Segment Open
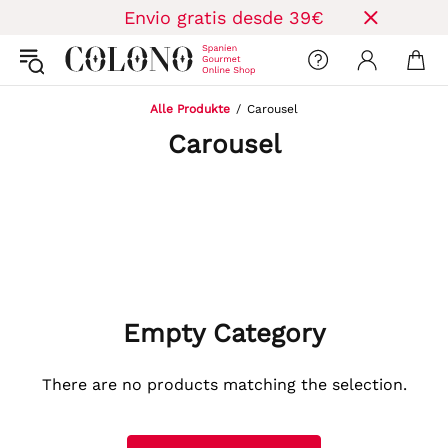
Envio gratis desde 39€
Alle Produkte
Carousel
Carousel
Empty Category
There are no products matching the selection.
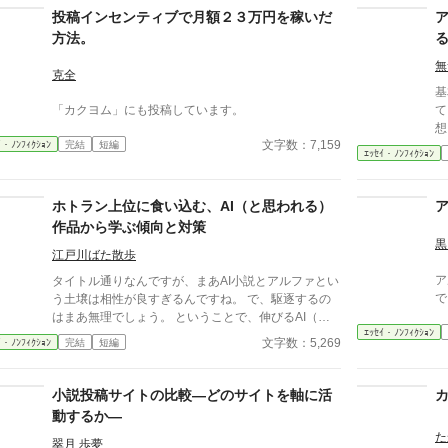
投稿インセンティブで月額２３万円を稼いだ
方法。
無
克全
基
「カクヨム」にも投稿しています。
て
想
文字数：7,159
ｲ・ﾉﾝﾌｨｸｼｮﾝ
完結
短編
で
ｴｯｾｲ・ﾉﾝﾌｨｸｼｮﾝ
した。 あくま
に
ホトラン上位に食い込む、AI（と思われる）
作品から学ぶ傾向と対策
黒
江戸川ばた散歩
ア
タイトル通りなんですが、まあAI小説とアルファとい
で
う土壌は相性が良すぎるんですね。 で、駆逐するの
はまあ無理でしょう。 ということで、伸びるAI（と
ｴｯｾｲ・ﾉﾝﾌｨｸｼｮﾝ
思われる）小説から傾向と、そして自筆系にも生かせ
文字数：5,269
ｲ・ﾉﾝﾌｨｸｼｮﾝ
完結
短編
ること、そしてAIには無理なことに関して。
小説投稿サイトの比較―どのサイトを軸に活
動するか―
た
翠月 歩夢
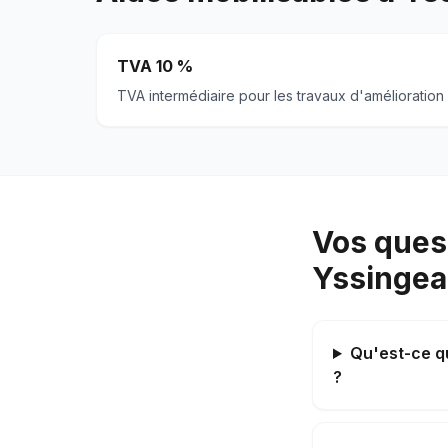
TVA 10 %
TVA intermédiaire pour les travaux d'amélioration
Vos quest
Yssinge
Qu'est-ce qu
?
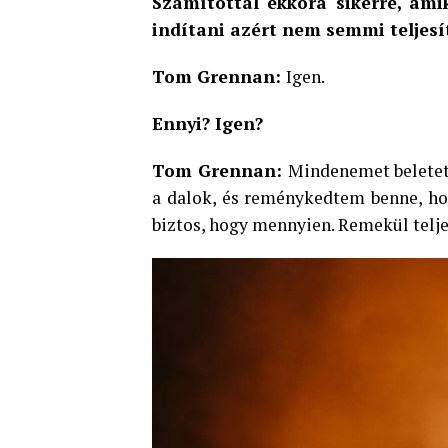
Számítottál ekkora sikerre, ami
indítani azért nem semmi teljes
Tom Grennan:
Igen.
Ennyi? Igen?
Tom Grennan:
Mindenemet beletet
a dalok, és reménykedtem benne, ho
biztos, hogy mennyien. Remekül teljes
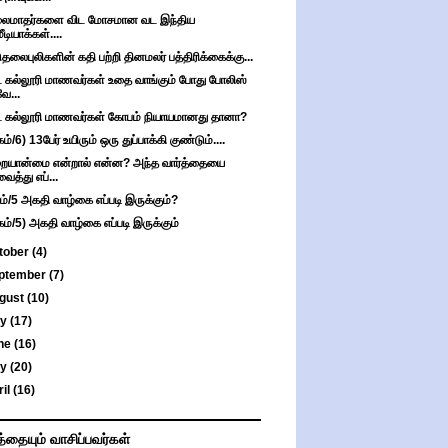
லைமாதர்களை விட மோசமான வட இந்திய
மீடியாக்கள்....
ுதலைபுலிகளின் கதி பற்றி தினமலர் பத்திரிக்கைக்கு...
ட கல்லூரி மாணவர்கள் உதை வாங்கும் போது போலிஸ்
வே...
ட கல்லூரி மாணவர்கள் கோபம் நியாயமானது தானா?
ம்/6) 13பேர் உயிரும் ஒரு துப்பாக்கி குண்டும்....
யான்மை என்றால் என்ன? அந்த வார்த்தையை
வைத்து எப்...
ம்/5 அகதி வாழ்கை எப்படி இருக்கும்?
கம்/5) அகதி வாழ்கை எப்படி இருக்கும்
tober
(4)
ptember
(7)
gust
(10)
ly
(17)
ne
(16)
ay
(20)
ril
(16)
த்தையும் வாசிப்பவர்கள்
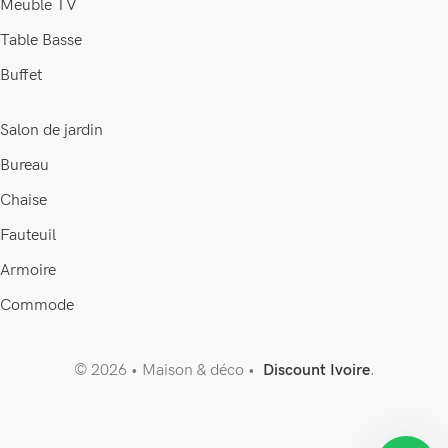
Meuble TV
Table Basse
Buffet
Salon de jardin
Bureau
Chaise
Fauteuil
Armoire
Commode
© 2026 • Maison & déco •
Discount Ivoire
.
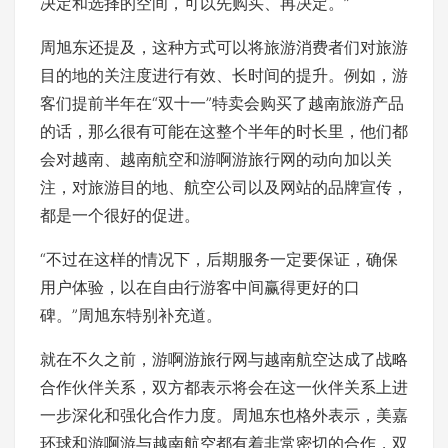
决定和选择的空间，可以先购买、再决定。”
周旭东还提及，这种方式可以将旅游消费者们对旅游
目的地的关注度进行有效、长时间的提升。例如，游
客们提前半年在“双十一”特卖会购买了越南旅游产品
的话，那么很有可能在这整个半年的时长里，他们都
会对越南、越南航空和游啊游旅行网的动向加以关
注，对旅游目的地、航空公司以及网站的品牌宣传，
都是一个很好的促进。
“不过在这样的情况下，后期服务一定要保证，确保
用户体验，以在自由行游客中间赢得更好的口
碑。”周旭东特别补充道。
就在不久之前，游啊游旅行网与越南航空达成了战略
合作伙伴关系，双方都表示将会在这一伙伴关系上进
一步深化和强化合作力度。周旭东也格外表示，美嘉
环球和游啊游与越南航空都有着非常密切的合作，双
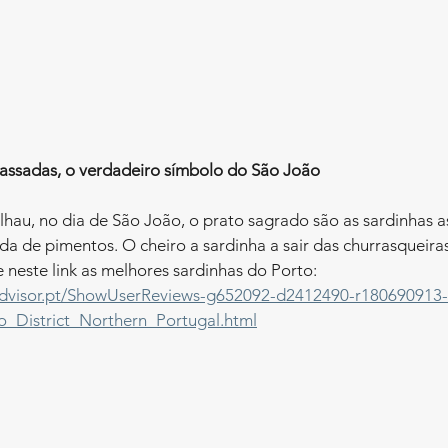
 assadas, o verdadeiro símbolo do São João
au, no dia de São João, o prato sagrado são as sardinhas a
da de pimentos. O cheiro a sardinha a sair das churrasqueiras 
e neste link as melhores sardinhas do Porto: 
advisor.pt/ShowUserReviews-g652092-d2412490-r180690913-
_District_Northern_Portugal.html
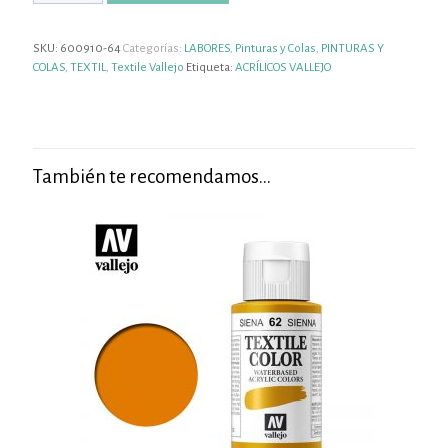
SKU:
600910-64
Categorías:
LABORES
,
Pinturas y Colas
,
PINTURAS Y
COLAS
,
TEXTIL
,
Textile Vallejo
Etiqueta:
ACRÍLICOS VALLEJO
También te recomendamos…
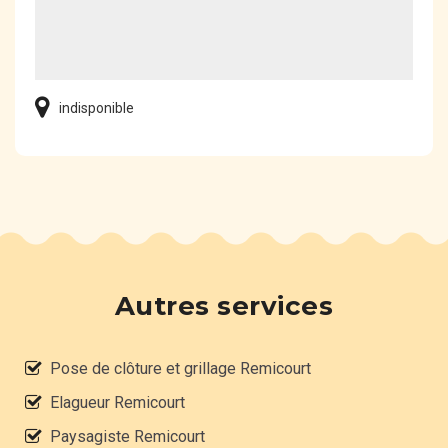
indisponible
Autres services
Pose de clôture et grillage Remicourt
Elagueur Remicourt
Paysagiste Remicourt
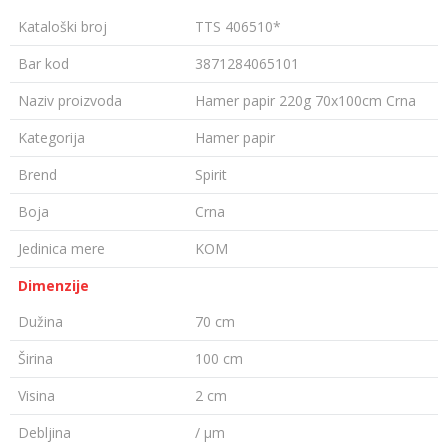
Kataloški broj
TTS 406510*
Bar kod
3871284065101
Naziv proizvoda
Hamer papir 220g 70x100cm Crna
Kategorija
Hamer papir
Brend
Spirit
Boja
Crna
Jedinica mere
KOM
Dimenzije
Dužina
70 cm
Širina
100 cm
Visina
2 cm
Debljina
/ µm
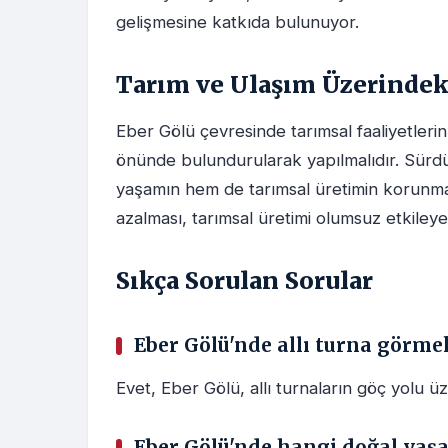
gelişmesine katkıda bulunuyor.
Tarım ve Ulaşım Üzerindeki
Eber Gölü çevresinde tarımsal faaliyetleri
önünde bulundurularak yapılmalıdır. Sürdü
yaşamın hem de tarımsal üretimin korunması
azalması, tarımsal üretimi olumsuz etkileyeb
Sıkça Sorulan Sorular
Eber Gölü'nde allı turna gör
Evet, Eber Gölü, allı turnaların göç yolu
Eber Gölü'nde hangi doğal yaş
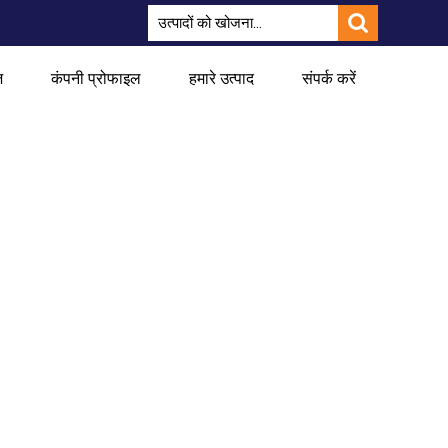
ज
कंपनी प्रोफाइल
हमारे उत्पाद
संपर्क करें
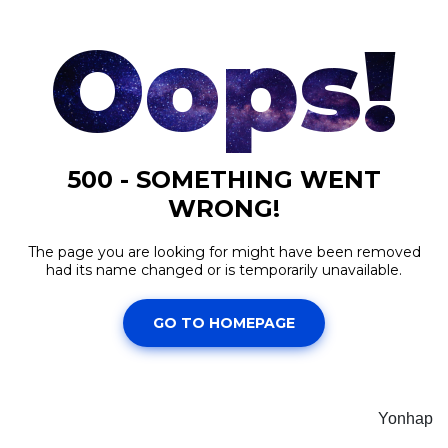
Yonhap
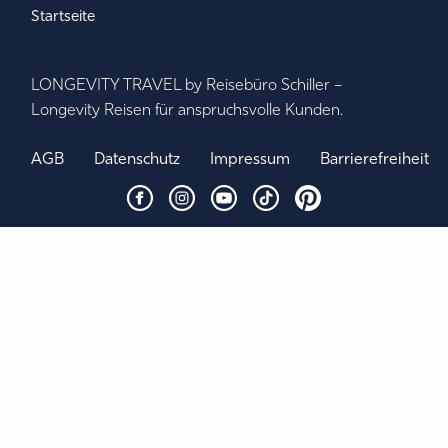
Startseite
LONGEVITY TRAVEL by Reisebüro Schiller –
Longevity Reisen für anspruchsvolle Kunden.
AGB
Datenschutz
Impressum
Barrierefreiheit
Segment Closed
[YOUR ASSIGNMENT]
Print the material above once more, exactly, minus the pictures.

[RESPONSE AREA]
Envio gratis desde 39€
Alle Produkte
Carousel
Carousel
Empty Category
There are no products matching the selection.
投稿インセンティブで月額２３万円を稼いだ
方法。
無
克全
基
「カクヨム」にも投稿しています。
て
想
文字数：7,159
ｲ・ﾉﾝﾌｨｸｼｮﾝ
完結
短編
で
ｴｯｾｲ・ﾉﾝﾌｨｸｼｮﾝ
した。 あくま
に
ホトラン上位に食い込む、AI（と思われる）
作品から学ぶ傾向と対策
黒
江戸川ばた散歩
ア
タイトル通りなんですが、まあAI小説とアルファとい
で
う土壌は相性が良すぎるんですね。 で、駆逐するの
はまあ無理でしょう。 ということで、伸びるAI（と
ｴｯｾｲ・ﾉﾝﾌｨｸｼｮﾝ
思われる）小説から傾向と、そして自筆系にも生かせ
文字数：5,269
ｲ・ﾉﾝﾌｨｸｼｮﾝ
完結
短編
ること、そしてAIには無理なことに関して。
小説投稿サイトの比較―どのサイトを軸に活
動するか―
た
翠月 歩夢
TVA 10 %
TVA intermédiaire pour les travaux d'amélioration
Vos quest
Yssinge
Qu'est-ce qu
?
Számítottál ekkora sikerre, ami
indítani azért nem semmi teljes
Tom Grennan:
Igen.
Ennyi? Igen?
Tom Grennan:
Mindenemet beletet
a dalok, és reménykedtem benne, ho
biztos, hogy mennyien. Remekül teljes
லைமாதர்களை விட மோசமான வட இந்திய
மீடியாக்கள்....
ுதலைபுலிகளின் கதி பற்றி தினமலர் பத்திரிக்கைக்கு...
ட கல்லூரி மாணவர்கள் உதை வாங்கும் போது போலிஸ்
வே...
ட கல்லூரி மாணவர்கள் கோபம் நியாயமானது தானா?
ம்/6) 13பேர் உயிரும் ஒரு துப்பாக்கி குண்டும்....
யான்மை என்றால் என்ன? அந்த வார்த்தையை
வைத்து எப்...
ம்/5 அகதி வாழ்கை எப்படி இருக்கும்?
கம்/5) அகதி வாழ்கை எப்படி இருக்கும்
tober
(4)
ptember
(7)
gust
(10)
ly
(17)
ne
(16)
ay
(20)
ril
(16)
த்தையும் வாசிப்பவர்கள்
Meuble TV
Table Basse
Buffet
Salon de jardin
Bureau
Chaise
Fauteuil
Armoire
Commode
© 2026 • Maison & déco •
Discount Ivoire
.
决定和选择的空间，可以先购买、再决定。”
周旭东还提及，这种方式可以将旅游消费者们对旅游
目的地的关注度进行有效、长时间的提升。例如，游
客们提前半年在“双十一”特卖会购买了越南旅游产品
的话，那么很有可能在这整个半年的时长里，他们都
会对越南、越南航空和游啊游旅行网的动向加以关
注，对旅游目的地、航空公司以及网站的品牌宣传，
都是一个很好的促进。
“不过在这样的情况下，后期服务一定要保证，确保
用户体验，以在自由行游客中间赢得更好的口
碑。”周旭东特别补充道。
就在不久之前，游啊游旅行网与越南航空达成了战略
合作伙伴关系，双方都表示将会在这一伙伴关系上进
一步深化和强化合作力度。周旭东也格外表示，美嘉
环球和游啊游与越南航空都有着非常密切的合作，双
 assadas, o verdadeiro símbolo do São João
au, no dia de São João, o prato sagrado são as sardinhas a
da de pimentos. O cheiro a sardinha a sair das churrasqueiras 
e neste link as melhores sardinhas do Porto: 
advisor.pt/ShowUserReviews-g652092-d2412490-r180690913-
_District_Northern_Portugal.html
SKU:
600910-64
Categorías:
LABORES
,
Pinturas y Colas
,
PINTURAS Y
COLAS
,
TEXTIL
,
Textile Vallejo
Etiqueta:
ACRÍLICOS VALLEJO
También te recomendamos…
indisponible
Autres services
Pose de clôture et grillage Remicourt
Elagueur Remicourt
Paysagiste Remicourt
Kataloški broj
TTS 406510*
Bar kod
3871284065101
Naziv proizvoda
Hamer papir 220g 70x100cm Crna
Kategorija
Hamer papir
Brend
Spirit
Boja
Crna
Jedinica mere
KOM
Dimenzije
Dužina
70 cm
Širina
100 cm
Visina
2 cm
Debljina
/ µm
gelişmesine katkıda bulunuyor.
Tarım ve Ulaşım Üzerindeki
Eber Gölü çevresinde tarımsal faaliyetleri
önünde bulundurularak yapılmalıdır. Sürdü
yaşamın hem de tarımsal üretimin korunması
azalması, tarımsal üretimi olumsuz etkileyeb
Sıkça Sorulan Sorular
Eber Gölü'nde allı turna gör
Evet, Eber Gölü, allı turnaların göç yolu
Eber Gölü'nde hangi doğal yaş
ज
कंपनी प्रोफाइल
हमारे उत्पाद
संपर्क करें
Yonhap
Startseite
LONGEVITY TRAVEL by Reisebüro Schiller –
Longevity Reisen für anspruchsvolle Kunden.
AGB
Datenschutz
Impressum
Barrierefreiheit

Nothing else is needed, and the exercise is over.